• WHAT YOU ARE ASKED TO DO: Print the whole listing below exactly, skipping every picture.

• AVAILABLE RECORDS:
------------------------

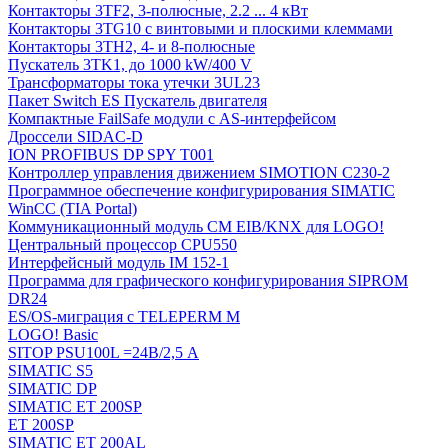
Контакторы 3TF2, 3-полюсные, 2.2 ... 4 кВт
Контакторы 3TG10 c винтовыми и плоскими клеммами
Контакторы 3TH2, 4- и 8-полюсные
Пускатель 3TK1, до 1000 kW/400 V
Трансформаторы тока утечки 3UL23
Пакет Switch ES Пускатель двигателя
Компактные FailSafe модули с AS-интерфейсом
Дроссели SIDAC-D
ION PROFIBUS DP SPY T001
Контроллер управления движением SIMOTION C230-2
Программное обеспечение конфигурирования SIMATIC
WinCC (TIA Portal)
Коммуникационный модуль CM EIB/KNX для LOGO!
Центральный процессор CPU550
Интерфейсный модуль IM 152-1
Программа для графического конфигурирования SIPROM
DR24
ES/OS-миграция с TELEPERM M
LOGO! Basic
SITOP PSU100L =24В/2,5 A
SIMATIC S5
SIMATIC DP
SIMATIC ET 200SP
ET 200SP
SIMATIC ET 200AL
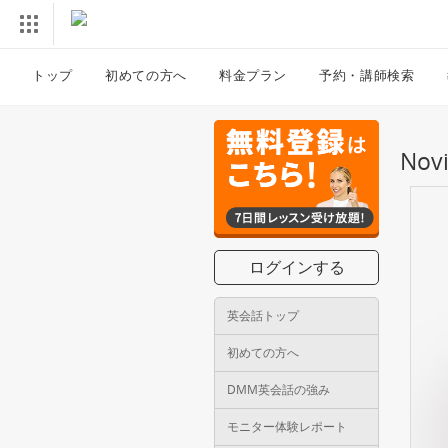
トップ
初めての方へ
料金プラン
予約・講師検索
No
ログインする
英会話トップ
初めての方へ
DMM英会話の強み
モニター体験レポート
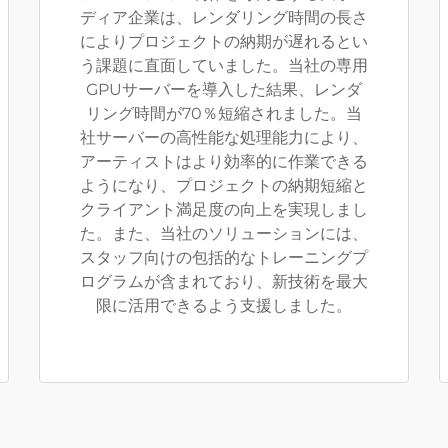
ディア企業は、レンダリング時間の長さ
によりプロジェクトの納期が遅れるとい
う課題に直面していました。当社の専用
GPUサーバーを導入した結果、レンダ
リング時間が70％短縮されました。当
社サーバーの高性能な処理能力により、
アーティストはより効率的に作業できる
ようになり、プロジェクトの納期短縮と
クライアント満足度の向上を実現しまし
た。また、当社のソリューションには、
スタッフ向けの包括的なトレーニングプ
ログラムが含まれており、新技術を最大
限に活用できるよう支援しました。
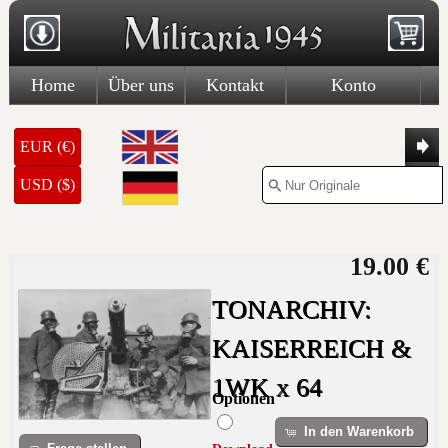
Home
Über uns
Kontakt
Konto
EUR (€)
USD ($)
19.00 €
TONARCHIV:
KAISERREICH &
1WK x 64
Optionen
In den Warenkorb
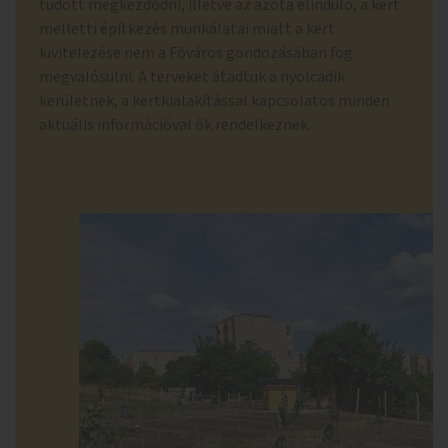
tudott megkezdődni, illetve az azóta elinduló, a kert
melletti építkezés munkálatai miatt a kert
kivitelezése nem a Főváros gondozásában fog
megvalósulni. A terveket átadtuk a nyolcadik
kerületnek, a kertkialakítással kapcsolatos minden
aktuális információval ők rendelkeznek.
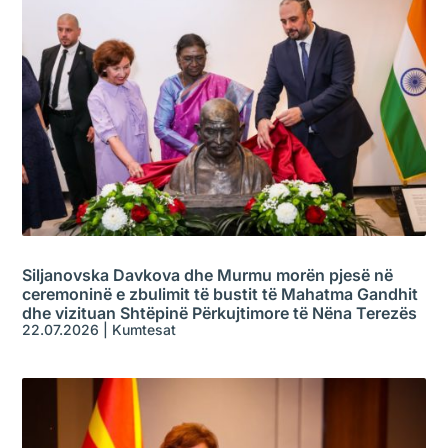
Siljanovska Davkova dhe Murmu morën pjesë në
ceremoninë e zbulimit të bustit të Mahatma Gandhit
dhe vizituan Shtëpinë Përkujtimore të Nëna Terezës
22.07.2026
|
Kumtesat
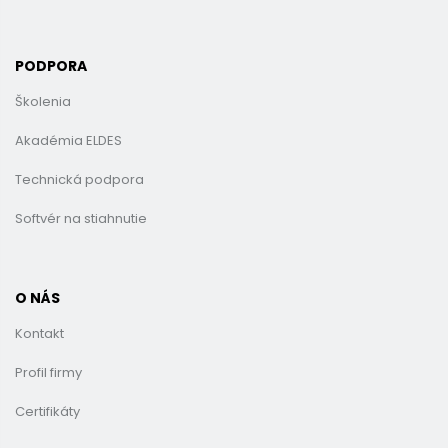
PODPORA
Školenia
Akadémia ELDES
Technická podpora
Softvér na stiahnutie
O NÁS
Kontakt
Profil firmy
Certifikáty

------------------------

• WRITTEN REPLY:
Контакторы 3TF2, 3-полюсные, 2.2 ... 4 кВт
Контакторы 3TG10 c винтовыми и плоскими клеммами
Контакторы 3TH2, 4- и 8-полюсные
Пускатель 3TK1, до 1000 kW/400 V
Трансформаторы тока утечки 3UL23
Пакет Switch ES Пускатель двигателя
Компактные FailSafe модули с AS-интерфейсом
Дроссели SIDAC-D
ION PROFIBUS DP SPY T001
Контроллер управления движением SIMOTION C230-2
Программное обеспечение конфигурирования SIMATIC
WinCC (TIA Portal)
Коммуникационный модуль CM EIB/KNX для LOGO!
Центральный процессор CPU550
Интерфейсный модуль IM 152-1
Программа для графического конфигурирования SIPROM
DR24
ES/OS-миграция с TELEPERM M
LOGO! Basic
SITOP PSU100L =24В/2,5 A
SIMATIC S5
SIMATIC DP
SIMATIC ET 200SP
ET 200SP
SIMATIC ET 200AL
トップ
初めての方へ
料金プラン
予約・講師検索
No
ログインする
英会話トップ
初めての方へ
DMM英会話の強み
モニター体験レポート
ディア企業は、レンダリング時間の長さ
によりプロジェクトの納期が遅れるとい
う課題に直面していました。当社の専用
GPUサーバーを導入した結果、レンダ
リング時間が70％短縮されました。当
社サーバーの高性能な処理能力により、
アーティストはより効率的に作業できる
ようになり、プロジェクトの納期短縮と
クライアント満足度の向上を実現しまし
た。また、当社のソリューションには、
スタッフ向けの包括的なトレーニングプ
ログラムが含まれており、新技術を最大
限に活用できるよう支援しました。
Home
Über uns
Kontakt
Konto
EUR (€)
USD ($)
19.00 €
TONARCHIV:
KAISERREICH &
1WK x 64
Optionen
In den Warenkorb
tudott megkezdődni, illetve az azóta elinduló, a kert
melletti építkezés munkálatai miatt a kert
kivitelezése nem a Főváros gondozásában fog
megvalósulni. A terveket átadtuk a nyolcadik
kerületnek, a kertkialakítással kapcsolatos minden
aktuális információval ők rendelkeznek.
Siljanovska Davkova dhe Murmu morën pjesë në
ceremoninë e zbulimit të bustit të Mahatma Gandhit
dhe vizituan Shtëpinë Përkujtimore të Nëna Terezës
22.07.2026
|
Kumtesat
PODPORA
Školenia
Akadémia ELDES
Technická podpora
Softvér na stiahnutie
O NÁS
Kontakt
Profil firmy
Certifikáty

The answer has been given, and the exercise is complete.